I bought the series based on liking Transmet, so it seemed fitting to decide now was the time to read it after reading and liking another Vertigo title, Preacher. There was also the incentive of reading the entire series before it, too, becomes a streaming television program. “Y: the Last Man” the TV series is set to debut on the FX network next month, I believe. So I have spent the past couple weeks reading all 60 issues of Y.
Like the characters in Preacher, the people readers meet in Y: The Last Man are flawed individuals who do not always do the right thing. But I still found myself liking the main protagonists, being drawn into their world and rooting for them through all the twists and turns of their story.
The set-up for the story is a mysterious plague which immediately kills every mammal on the planet with a Y chromosome — every one except for a young man named Yorick Brown and his pet monkey, Ampersand. The other principals in the story include Hero Brown, Yorick’s older sister and an EMT when the pandemic hits; 355, a government agent assigned to protect Yorick as he travels; and Allison Mann, a researcher who thinks she might be able to find a way to counter the effects of the pandemic with Yorick’s and Ampersand’s help. The story follows their adventures as they seek answers and solutions in the world that remains.
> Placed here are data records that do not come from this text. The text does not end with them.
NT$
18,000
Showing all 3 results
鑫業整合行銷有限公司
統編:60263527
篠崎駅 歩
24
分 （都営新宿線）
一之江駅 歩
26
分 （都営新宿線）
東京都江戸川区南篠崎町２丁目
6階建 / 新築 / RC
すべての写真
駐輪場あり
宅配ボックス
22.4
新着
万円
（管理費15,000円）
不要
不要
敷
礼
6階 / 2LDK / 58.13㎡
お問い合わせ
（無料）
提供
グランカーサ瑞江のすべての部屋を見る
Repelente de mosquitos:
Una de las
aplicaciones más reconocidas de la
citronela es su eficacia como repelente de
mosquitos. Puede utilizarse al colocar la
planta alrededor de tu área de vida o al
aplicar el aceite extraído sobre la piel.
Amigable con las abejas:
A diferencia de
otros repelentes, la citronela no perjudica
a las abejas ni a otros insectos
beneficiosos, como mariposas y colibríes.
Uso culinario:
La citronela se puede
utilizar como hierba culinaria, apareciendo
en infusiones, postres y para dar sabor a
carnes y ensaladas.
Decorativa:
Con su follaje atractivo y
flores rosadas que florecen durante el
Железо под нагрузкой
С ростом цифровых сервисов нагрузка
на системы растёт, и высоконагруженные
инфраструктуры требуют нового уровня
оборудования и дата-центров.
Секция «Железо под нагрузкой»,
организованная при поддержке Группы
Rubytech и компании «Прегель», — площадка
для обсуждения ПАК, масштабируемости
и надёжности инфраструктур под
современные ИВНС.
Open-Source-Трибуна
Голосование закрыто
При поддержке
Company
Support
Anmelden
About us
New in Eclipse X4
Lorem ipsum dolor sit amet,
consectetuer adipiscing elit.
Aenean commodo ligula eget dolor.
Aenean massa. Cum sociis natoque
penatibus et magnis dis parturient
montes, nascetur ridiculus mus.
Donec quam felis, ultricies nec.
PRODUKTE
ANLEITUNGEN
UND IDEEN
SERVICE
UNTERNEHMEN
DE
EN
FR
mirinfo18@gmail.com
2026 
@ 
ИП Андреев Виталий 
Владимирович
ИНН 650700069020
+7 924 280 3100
Of course, there are many, many more characters in the cast along the way. Our heroes come across hate groups, zealots, soldiers, former supermodels, secret agents, scientists, actors, astronauts, sailors, pirates, spies, journalists, ninjas and many others in their travels to Washington, D.C.; Massachusetts; California; Australia; China; France; and other stops all along the way.
Honestly, I don’t want to give away too many details of the story for anyone who hasn’t read the books or who plans to watch the upcoming FX program. Overall, Y: The Last Man was a fun, enjoyable read. Brian K. Vaughan writes an engaging tale that kept me riveted page after page. Primary artist Pia Guerra’s work is a nice mix of realistic and cartoony, and the fill-in artists, when used, produce a similar style, giving the entire series a uniform, cohesive look.
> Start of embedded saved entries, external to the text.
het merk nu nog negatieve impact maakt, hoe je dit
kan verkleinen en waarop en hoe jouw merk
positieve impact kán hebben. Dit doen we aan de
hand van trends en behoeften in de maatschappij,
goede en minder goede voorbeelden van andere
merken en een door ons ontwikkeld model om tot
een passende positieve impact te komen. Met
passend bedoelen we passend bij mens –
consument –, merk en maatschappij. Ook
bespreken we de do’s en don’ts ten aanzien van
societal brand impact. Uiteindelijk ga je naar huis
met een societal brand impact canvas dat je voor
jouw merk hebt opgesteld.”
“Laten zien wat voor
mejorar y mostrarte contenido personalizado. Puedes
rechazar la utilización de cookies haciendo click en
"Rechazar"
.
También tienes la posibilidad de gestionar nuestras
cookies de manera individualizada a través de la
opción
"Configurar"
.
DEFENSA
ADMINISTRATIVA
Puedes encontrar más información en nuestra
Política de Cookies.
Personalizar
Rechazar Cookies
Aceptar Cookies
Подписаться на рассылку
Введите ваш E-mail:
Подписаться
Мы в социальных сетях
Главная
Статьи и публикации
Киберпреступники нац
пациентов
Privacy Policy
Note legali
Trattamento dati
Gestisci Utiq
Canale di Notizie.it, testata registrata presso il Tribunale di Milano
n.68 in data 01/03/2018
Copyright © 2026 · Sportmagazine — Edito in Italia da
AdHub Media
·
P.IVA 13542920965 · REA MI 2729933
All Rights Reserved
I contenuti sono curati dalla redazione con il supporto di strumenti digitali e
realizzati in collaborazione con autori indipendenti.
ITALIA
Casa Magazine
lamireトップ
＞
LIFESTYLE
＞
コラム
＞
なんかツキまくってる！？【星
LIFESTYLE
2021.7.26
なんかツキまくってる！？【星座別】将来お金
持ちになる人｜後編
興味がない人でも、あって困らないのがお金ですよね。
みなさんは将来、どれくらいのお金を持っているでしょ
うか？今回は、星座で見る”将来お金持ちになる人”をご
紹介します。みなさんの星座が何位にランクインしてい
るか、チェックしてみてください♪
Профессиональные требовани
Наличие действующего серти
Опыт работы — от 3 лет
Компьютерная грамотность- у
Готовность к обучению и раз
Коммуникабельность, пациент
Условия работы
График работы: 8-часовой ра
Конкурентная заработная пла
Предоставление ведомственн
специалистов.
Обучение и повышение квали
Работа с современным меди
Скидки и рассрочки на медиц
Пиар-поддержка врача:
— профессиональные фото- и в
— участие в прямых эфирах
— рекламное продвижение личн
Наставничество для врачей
I’m glad I finally made time to give this title a try, and I’m looking forward to seeing what FX does with the streaming series. Once again, I had a bit of an issue with the ending of the series. I was not entirely happy with how some things turned out, including the explanation(s) of what exactly caused the plague which killed most male mammals on Earth. But I will say I liked the ending of this title a bit more than I did the ending of Preacher. And I have no problem recommending the series to anyone interested in giving it a read.